As legacy news publishers groused about aggregators siphoning off ad revenue, the aggregators did a better job of anticipating mobile consumption; meanwhile, tech evangelists proclaimed that atomized content was the future and newspapers had better get used to it.
And eventually, the publishers gave in. With newsrooms shrinking, even big newspapers are feeling an urge to supplement their own original reporting with deskbound re-reporters, combing social media and press releases for stories they can rehash from behind a keyboard, like I did at my temp job 15 years ago.
That’s how, particularly on the entertainment beat, we got here: with hundreds of outlets writing the same stories, competing to frame them with the most clickable headline, with once-distinct publications flattening their identities amid pressure to perform. I think about this when I notice, for instance, that the Insecure episode recap I’ve clicked through to from Facebook was published by Paste, once an indie music magazine I subscribed to at home. Or when I’m reminded that storied print brands like Newsweek have been stripped and rebuilt as soulless SEO content machines. Or when I see a young reporter get fired and publicly dragged for insufficiently rephrasing stories she was tasked with aggregating in the first place.
That's the landscape Chance the Rapper has emerged into as Chicago’s biggest celebrity. We simply don’t have anyone else on his level right now. In fact, Chicago may never have had anyone on his level who also remained so committed to this city. Winning three Grammys, hosting SNL, then coming back to lead the Bud Billiken Parade in the same year? Your fave could never.
It’s no wonder that Google News, as of Sunday night, showed 730,000 results for “chance the rapper chicagoist.” It’s no wonder that Crain’s chose to report on Chance’s real-estate transaction (which is very much in Crain’s wheelhouse and a matter of public record).
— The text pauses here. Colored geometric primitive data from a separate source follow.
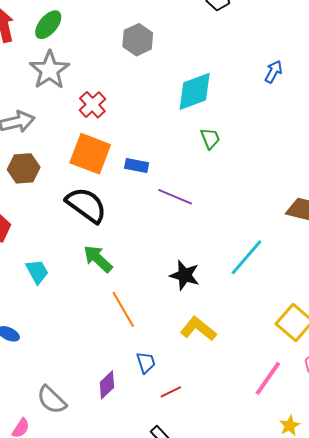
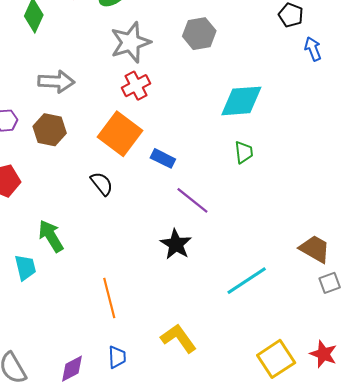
gray star: (49, 70) -> (131, 42), moved
blue arrow: (274, 72) -> (313, 49), moved, turned -65
black semicircle: (86, 205) -> (102, 184), size x0.6
green arrow: (98, 259) -> (51, 236), moved
cyan trapezoid: (37, 272) -> (25, 267), moved
black star: (185, 275) -> (176, 244), moved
It’s little wonder that Mitchell chose to use his name to make her dubious point, or that the Tribune has published no fewer than seven articles tagged “Chance the Rapper” in the last week alone.
After Time Out Chicago went all-digital, with a huge reduction in staff, back in 2013 — right around the time Chance released “Acid Rap” — we started writing about the rapper just about as often as we could. I joked to my colleagues that we had to stop rehashing his every move — the dude makes a lot of moves — or else we’d have to rename ourselves Time Out Chano. But dammit if all of those posts didn’t perform.
And that’s why I hope Chance recognizes that his Chicagoist, whatever form it takes, will have to do better than aggregation. There’s enough local coverage elsewhere of restaurant openings and viral videos and, indeed, Chance the Rapper.
One idea: His Chicagoist could follow the examples of so many other local news organizations by digging into Chicago's underserved coverage areas (South Side Weekly, City Bureau, the TRiiBE, ProPublica, and Block Club Chicago come to mind). But those are goals that will require way more funding, long-term support, and, yes, editorial independence than rehashing Chicagoist's aggregation model would.
Maybe, as suggested by my pal Scott Smith—a former Chicago magazine editor and a Chicagoist staffer before that—“Chicagoist has an opportunity to talk about why people stay here and build.” In other words, it could be Chano’s way to give the next Chances their chance.